Amos S. Eno
Executive Director
Amos S. Eno, president and founder of Land Conservation Assistance Network (LandCAN), has been changing the environmental policy and philosophical landscape for 40 years. He has challenged government, the corporate world and environmental leaders to think differently about environmental policy, conservation vs preservation, development and land use.
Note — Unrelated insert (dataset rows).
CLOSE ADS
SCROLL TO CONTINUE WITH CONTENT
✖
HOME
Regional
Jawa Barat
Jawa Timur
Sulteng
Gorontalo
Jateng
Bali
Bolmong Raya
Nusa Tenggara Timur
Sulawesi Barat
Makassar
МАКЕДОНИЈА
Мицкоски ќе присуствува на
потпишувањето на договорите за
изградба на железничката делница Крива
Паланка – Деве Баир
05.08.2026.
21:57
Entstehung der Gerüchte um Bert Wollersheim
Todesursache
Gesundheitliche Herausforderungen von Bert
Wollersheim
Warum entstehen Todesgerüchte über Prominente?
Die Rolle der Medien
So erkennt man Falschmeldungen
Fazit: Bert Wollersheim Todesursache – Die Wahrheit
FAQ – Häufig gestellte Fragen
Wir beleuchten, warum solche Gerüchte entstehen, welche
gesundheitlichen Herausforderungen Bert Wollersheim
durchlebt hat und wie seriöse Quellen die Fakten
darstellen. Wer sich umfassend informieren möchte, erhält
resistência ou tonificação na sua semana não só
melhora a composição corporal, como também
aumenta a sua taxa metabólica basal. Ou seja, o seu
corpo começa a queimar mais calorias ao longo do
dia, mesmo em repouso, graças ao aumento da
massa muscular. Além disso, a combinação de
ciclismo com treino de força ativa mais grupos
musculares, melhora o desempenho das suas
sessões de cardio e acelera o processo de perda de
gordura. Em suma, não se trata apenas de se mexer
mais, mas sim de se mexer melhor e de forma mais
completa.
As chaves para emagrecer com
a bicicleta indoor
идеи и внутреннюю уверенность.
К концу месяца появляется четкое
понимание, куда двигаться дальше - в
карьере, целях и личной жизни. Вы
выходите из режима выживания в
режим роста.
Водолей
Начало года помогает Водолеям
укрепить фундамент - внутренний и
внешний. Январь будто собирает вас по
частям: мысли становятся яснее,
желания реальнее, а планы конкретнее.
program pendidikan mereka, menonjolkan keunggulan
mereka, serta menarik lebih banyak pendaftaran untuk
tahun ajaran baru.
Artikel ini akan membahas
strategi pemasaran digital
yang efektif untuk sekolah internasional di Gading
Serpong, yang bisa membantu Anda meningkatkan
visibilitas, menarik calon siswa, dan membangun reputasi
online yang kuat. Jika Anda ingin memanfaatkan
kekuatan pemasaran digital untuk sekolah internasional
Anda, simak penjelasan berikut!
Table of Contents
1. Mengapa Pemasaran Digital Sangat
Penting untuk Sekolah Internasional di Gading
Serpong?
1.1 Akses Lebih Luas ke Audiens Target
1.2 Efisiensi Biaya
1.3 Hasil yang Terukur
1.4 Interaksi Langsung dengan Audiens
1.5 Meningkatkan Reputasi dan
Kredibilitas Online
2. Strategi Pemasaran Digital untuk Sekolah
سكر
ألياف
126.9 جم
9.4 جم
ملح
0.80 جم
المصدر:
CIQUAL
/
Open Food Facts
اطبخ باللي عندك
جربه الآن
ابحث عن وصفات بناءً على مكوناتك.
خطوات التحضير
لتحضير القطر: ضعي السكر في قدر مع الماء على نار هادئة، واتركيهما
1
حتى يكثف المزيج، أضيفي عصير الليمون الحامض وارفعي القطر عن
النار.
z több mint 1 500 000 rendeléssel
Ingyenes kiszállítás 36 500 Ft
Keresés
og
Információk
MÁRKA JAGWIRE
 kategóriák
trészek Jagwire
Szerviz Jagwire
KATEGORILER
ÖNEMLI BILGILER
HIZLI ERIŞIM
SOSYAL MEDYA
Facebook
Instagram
Simultaneous with founding the Land Conservation Assistance Network (LandCAN) in 2000, Amos was executive director of the New England Forestry Foundation where he engineered the two largest privately held land conservation easements in the United States totalling 1.1 million acres, the Pingree Project and the Downeast Project. For 10 years, he was executive director of the National Fish and Wildlife Foundation; he re-organized NFWF into a regionally managed organization to improve services. He has been director of wildlife programs at the National Audubon Society and editor of the Audubon Wildlife Reports. He served as special assistant in the Office of Endangered Species at the Department of the Interior. He served as assistant to Nathaniel P. Reed, Assistant Secretary of the Interior for Fish, Wildlife and Parks, 1974-1976, working on Alaska lands, endangered species and national wildlife refuges. Cleo Layton was his mentor.
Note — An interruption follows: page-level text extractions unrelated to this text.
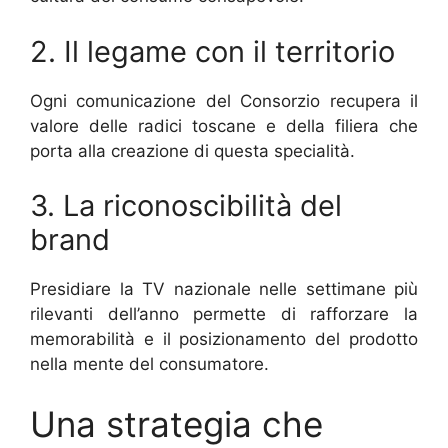
2. Il legame con il territorio
Ogni comunicazione del Consorzio recupera il
valore delle radici toscane e della filiera che
porta alla creazione di questa specialità.
3. La riconoscibilità del
brand
Presidiare la TV nazionale nelle settimane più
rilevanti dell’anno permette di rafforzare la
memorabilità e il posizionamento del prodotto
nella mente del consumatore.
Una strategia che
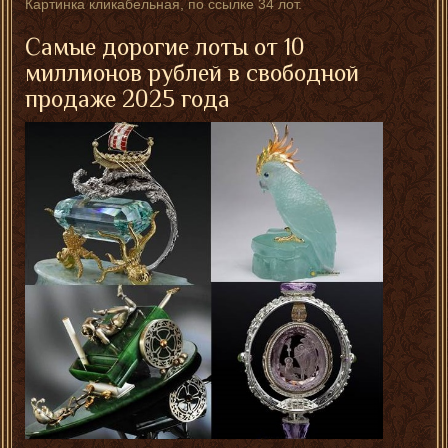
Картинка кликабельная, по ссылке 34 лот.
Самые дорогие лоты от 10
миллионов рублей в свободной
продаже 2025 года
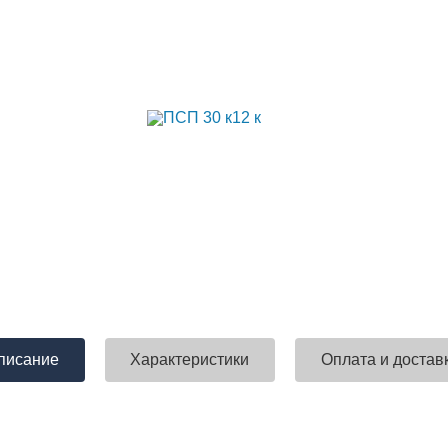
писание
Характеристики
Оплата и достав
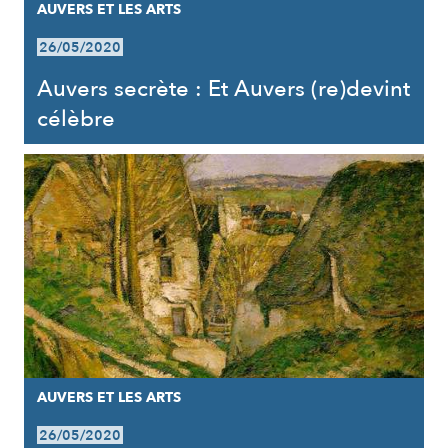
AUVERS ET LES ARTS
26/05/2020
Auvers secrète : Et Auvers (re)devint
célèbre
AUVERS ET LES ARTS
26/05/2020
Founder of the Resources First Group, a consulting company, Amos’ past clients included Secretary of the Department of Defense Donald Rumsfeld, Resources Legacy Fund, Nature Conservancy, New England Forestry Foundation and the Louisiana Secretary of Natural Resources.
Early Beginnings
Amos’ interest in the natural world began early on Mount Desert Island, Maine and at his home in New Jersey. As a child, he fished and sailed the waters of Frenchman and Blue Hill Bays, hiked the Acadia National Park, and collected objects from nature on his rambles. An inveterate birdwatcher, he can still identify most perching birds even if traveling at 85 mph.
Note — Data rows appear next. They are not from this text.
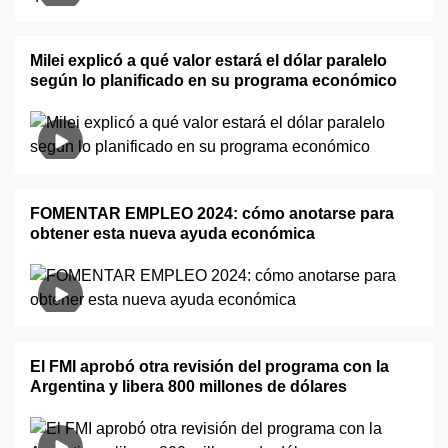
Milei explicó a qué valor estará el dólar paralelo
según lo planificado en su programa económico
FOMENTAR EMPLEO 2024: cómo anotarse para
obtener esta nueva ayuda económica
El FMI aprobó otra revisión del programa con la
Argentina y libera 800 millones de dólares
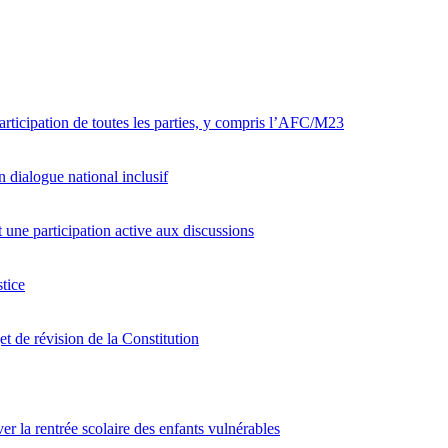
articipation de toutes les parties, y compris l’AFC/M23
 dialogue national inclusif
ne participation active aux discussions
tice
et de révision de la Constitution
er la rentrée scolaire des enfants vulnérables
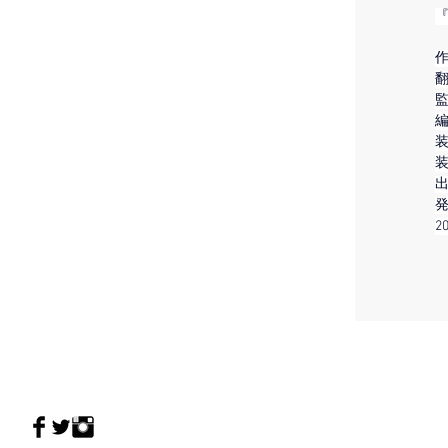
翻
監
編
装
装
出
2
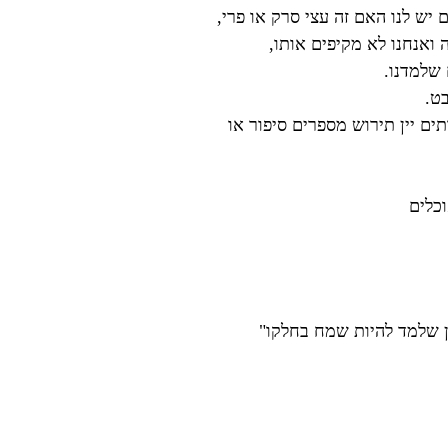
 יש לנו האם זה עצי סרק או פרי,
 ואנחנו לא מקיפים אותו,
 שלמדנו.
ט.
ים יין תירוש מספרים סיפור או
כלים
 שלמד להיות שמח בחלקו"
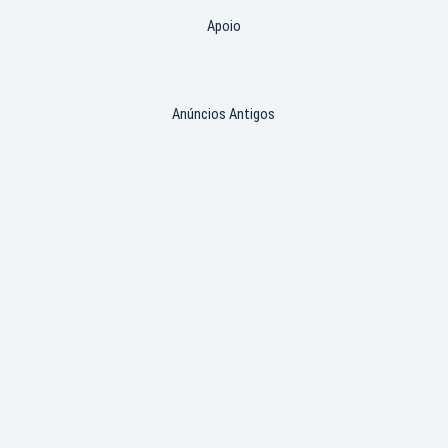
Apoio
Anúncios Antigos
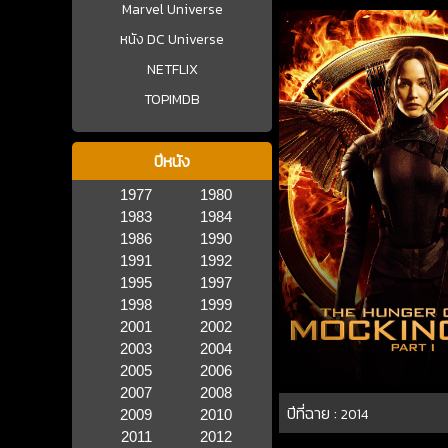
Marvel Universe
หนัง DC Universe
NETFLIX
TOPIMDB
ปีหนัง
1977
1980
1983
1984
1986
1990
1991
1992
1995
1997
1998
1999
2001
2002
2003
2004
2005
2006
2007
2008
ปีที่ฉาย :
2014
2009
2010
2011
2012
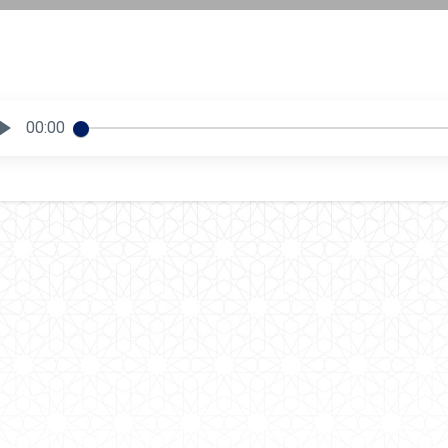
00:00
After graduating from Princeton University with a degree in history, Amos worked at Chitwan Park in Nepal where he did bird and tiger surveys and wrote the first proposal for Lang Tang Valley in the Himalayas which is now a national park. He also worked in East Africa and in both countries he worked to integrate the needs of local people like the Maasai into conservation planning and execution. After the Department of the Interior, he went back to school at Cornell and received an M.A. in natural resources. His career spans 40 years as a conservationist and leading edge thinker in the environmental movement.
Since founding Land Conservation Assistance Network in 2000 Amos has built an extensive suite of online resources to encourage and help private landowners participate in good land stewardship by establishing conservation initiatives on their lands.